Consider a symmetric tridiagonal matrix $A\in \mathbb{R}^{n \times n}$:
$$A=\begin{bmatrix}
a_1 & b_1 & 0 & \cdots & 0\\
b_1 & a_2 & b_2 && \vdots \\
0 & \ddots & \ddots & \ddots & 0 \\
\vdots && b_{n-2} & a_{n-1} & b_{n-1}\\
0 & \cdots & 0 & b_{n-1} & a_n
\end{bmatrix}$$
Now consider the powers of this matrix: $A^2, A^3, \dots, A^k$ for $k \in \mathbb{N}$.
Is there a simple way to write out the general $A^k$?
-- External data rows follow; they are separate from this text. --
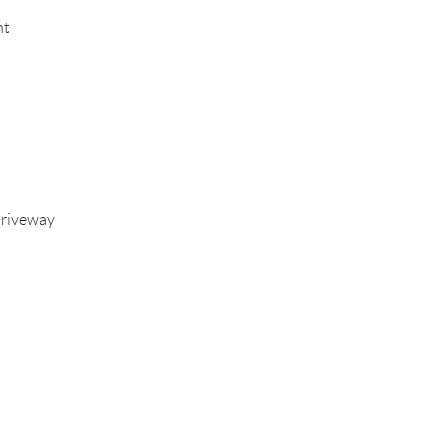
nt
riveway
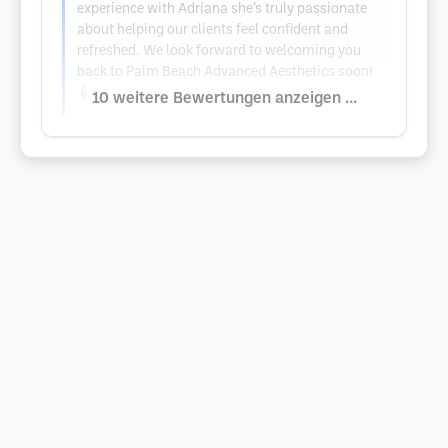
experience with Adriana she’s truly passionate
about helping our clients feel confident and
refreshed. We look forward to welcoming you
back to Palm Beach Advanced Aesthetics soon!
💉✨
10 weitere Bewertungen anzeigen ...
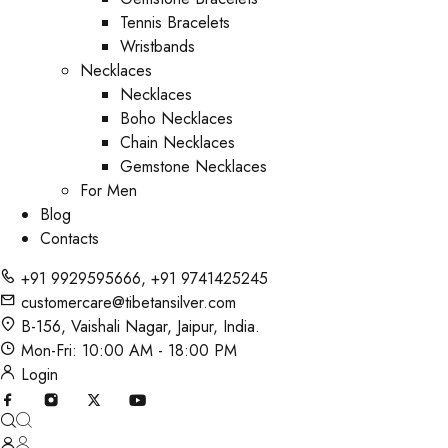
Tennis Bracelets
Wristbands
Necklaces
Necklaces
Boho Necklaces
Chain Necklaces
Gemstone Necklaces
For Men
Blog
Contacts
+91 9929595666
,
+91 9741425245
customercare@tibetansilver.com
B-156, Vaishali Nagar, Jaipur, India.
Mon-Fri: 10:00 AM - 18:00 PM
Login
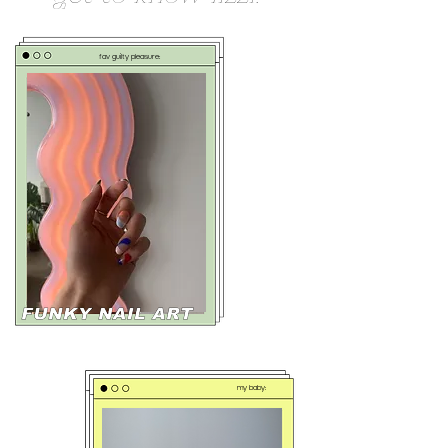
fav guilty pleasure:
my baby:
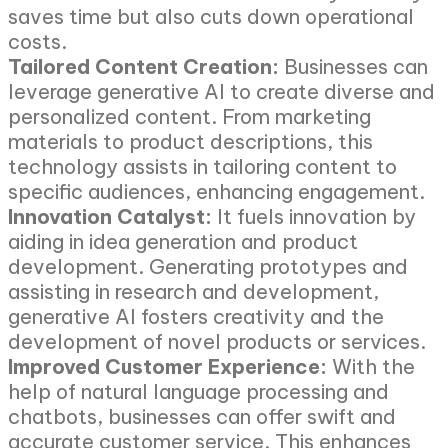
saves time but also cuts down operational
costs.
Tailored Content Creation:
Businesses can
leverage generative AI to create diverse and
personalized content. From marketing
materials to product descriptions, this
technology assists in tailoring content to
specific audiences, enhancing engagement.
Innovation Catalyst:
It fuels innovation by
aiding in idea generation and product
development. Generating prototypes and
assisting in research and development,
generative AI fosters creativity and the
development of novel products or services.
Improved Customer Experience:
With the
help of natural language processing and
chatbots, businesses can offer swift and
accurate customer service. This enhances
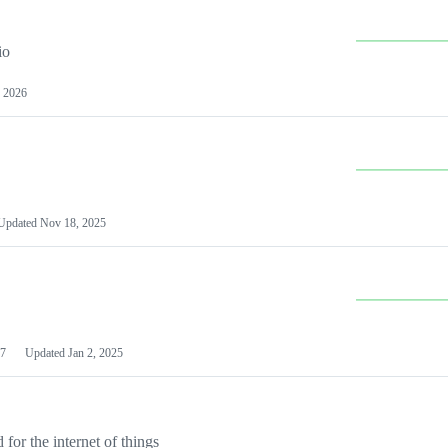
io
 2026
Updated
Nov 18, 2025
7
Updated
Jan 2, 2025
or the internet of things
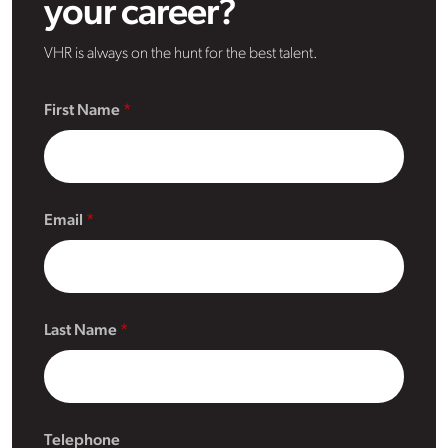
your career?
VHR is always on the hunt for the best talent.
First Name
Email
Last Name
Telephone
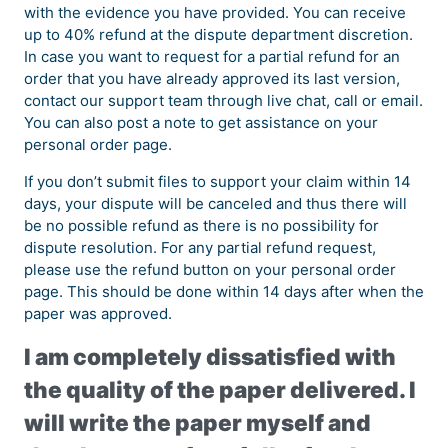
with the evidence you have provided. You can receive
up to 40% refund at the dispute department discretion.
In case you want to request for a partial refund for an
order that you have already approved its last version,
contact our support team through live chat, call or email.
You can also post a note to get assistance on your
personal order page.
If you don’t submit files to support your claim within 14
days, your dispute will be canceled and thus there will
be no possible refund as there is no possibility for
dispute resolution. For any partial refund request,
please use the refund button on your personal order
page. This should be done within 14 days after when the
paper was approved.
I am completely dissatisfied with
the quality of the paper delivered. I
will write the paper myself and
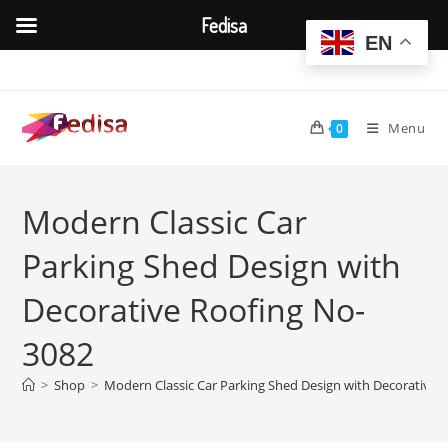
Fedisa
EN
Skip
to
content
Menu
0
Modern Classic Car
Parking Shed Design with
Decorative Roofing No-
3082
>
Shop
>
Modern Classic Car Parking Shed Design with Decorative 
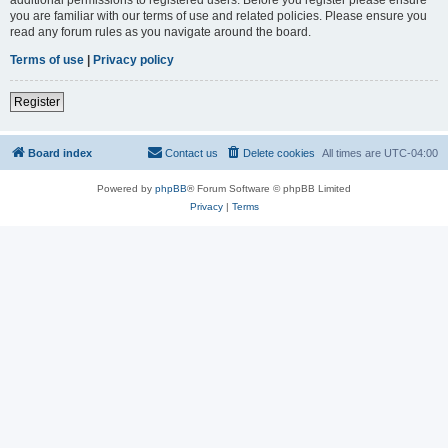
you are familiar with our terms of use and related policies. Please ensure you
read any forum rules as you navigate around the board.
Terms of use
|
Privacy policy
Register
Board index
Contact us
Delete cookies
All times are
UTC-04:00
Powered by
phpBB
® Forum Software © phpBB Limited
Privacy
|
Terms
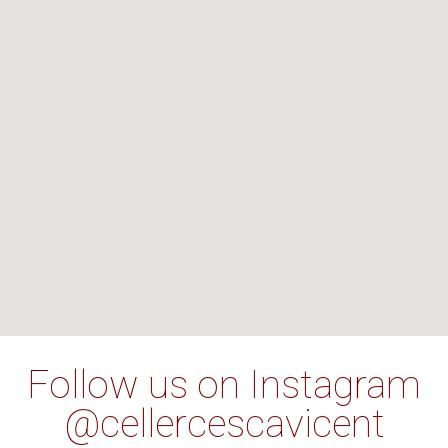
Follow us on Instagram
@cellercescavicent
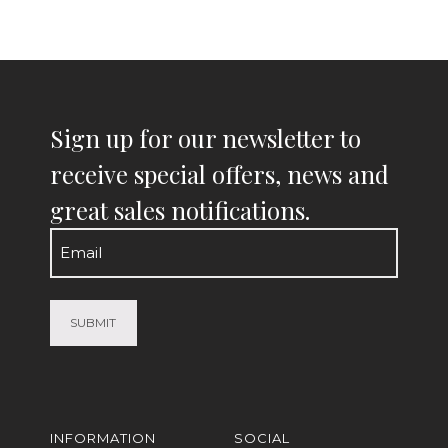
Sign up for our newsletter to
receive special offers, news and
great sales notifications.
Email
(Required)
INFORMATION
SOCIAL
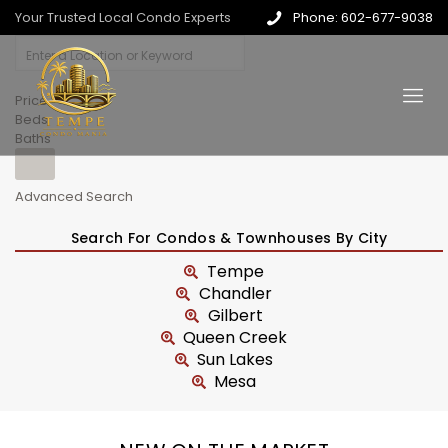
Your Trusted Local Condo Experts
Phone: 602-677-9038
Price
Beds
Baths
Advanced Search
Search For Condos & Townhouses By City
Tempe
Chandler
Gilbert
Queen Creek
Sun Lakes
Mesa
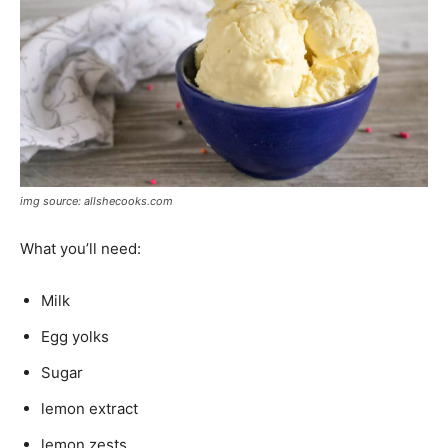
img source: allshecooks.com
What you’ll need:
Milk
Egg yolks
Sugar
lemon extract
lemon zests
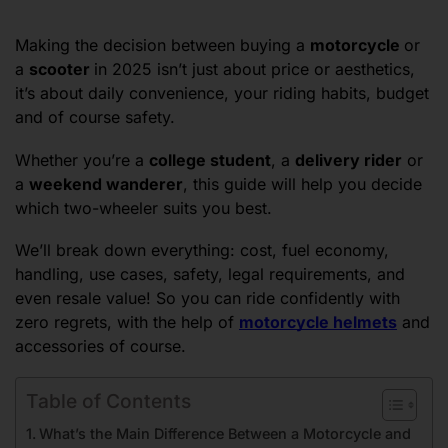
Making the decision between buying a
motorcycle
or
a
scooter
in 2025 isn’t just about price or aesthetics,
it’s about daily convenience, your riding habits, budget
and of course safety.
Whether you’re a
college student
, a
delivery rider
or
a
weekend wanderer
, this guide will help you decide
which two-wheeler suits you best.
We’ll break down everything: cost, fuel economy,
handling, use cases, safety, legal requirements, and
even resale value! So you can ride confidently with
zero regrets, with the help of
motorcycle helmets
and
accessories of course.
Table of Contents
What’s the Main Difference Between a Motorcycle and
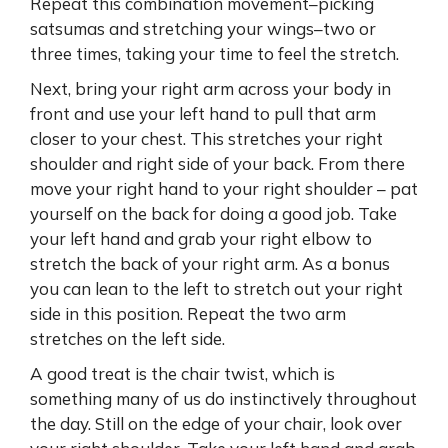
Repeat this combination movement–picking
satsumas and stretching your wings–two or
three times, taking your time to feel the stretch.
Next, bring your right arm across your body in
front and use your left hand to pull that arm
closer to your chest. This stretches your right
shoulder and right side of your back. From there
move your right hand to your right shoulder – pat
yourself on the back for doing a good job. Take
your left hand and grab your right elbow to
stretch the back of your right arm. As a bonus
you can lean to the left to stretch out your right
side in this position. Repeat the two arm
stretches on the left side.
A good treat is the chair twist, which is
something many of us do instinctively throughout
the day. Still on the edge of your chair, look over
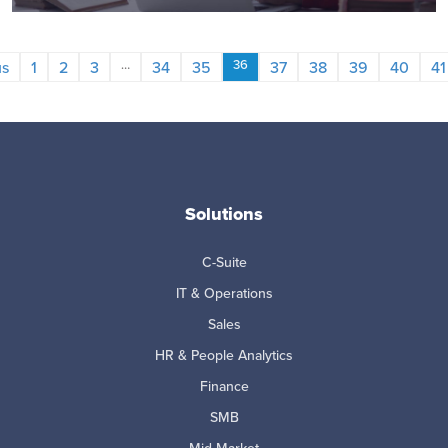
…
36
us
1
2
3
34
35
37
38
39
40
41
Solutions
C-Suite
IT & Operations
Sales
HR & People Analytics
Finance
SMB
Mid-Market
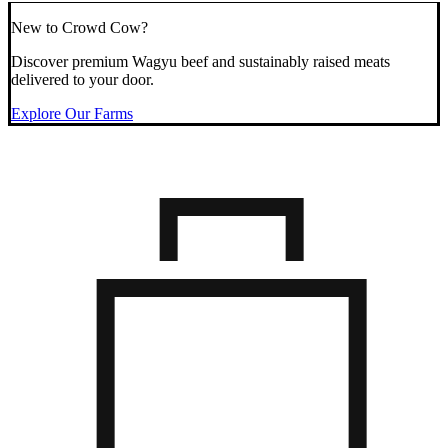
New to Crowd Cow?
Discover premium Wagyu beef and sustainably raised meats
delivered to your door.
Explore Our Farms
Specifically, I want to show that the number of nonzero entries in the first row is $k$ for $k=2,\dots,n$, ie. increases by one for each power. Is there any way to show this?
I have tried writing the multiplication out in summation form, but this gets messy fast. Since this is a sparse matrix, is there a neat way to put it?
Best Answer
To see that $A^k$ has "one diagonal more" than $A^{k-1}$, write the column $j$ of the equation $A^k=A^{k-1}\cdot A$, which gives $$ (A^k)_{:,j}=A^{k-1}\cdot (A)_{:,j}=a_{j-1,j}(A^{k-1})_{:,j-1}+a_{j,j}(A^{k-1})_{:,j}+a_{j+1,j}(A^{k-1})_{:,j+1}. $$ So the column $(A^k)_{:,j}$ of $A^k$ is combined from the corresponding column of $A^{k-1}$ and the columns $j-1$ and $j+1$. Since $(A^{k-1})_{:,j-1}$ has one nonzero more below the last nonzero position of $(A^{k-1})_{:,j}$ and $(A^{k-1})_{:,j+1}$ has one nonzero more above the last nonzero position of $(A^{k-1})_{:,j}$, the nonzero pattern of the column $(A^k)_{:,j}$ grows by one both up and down.
Formally, you can use the induction in the same spirit.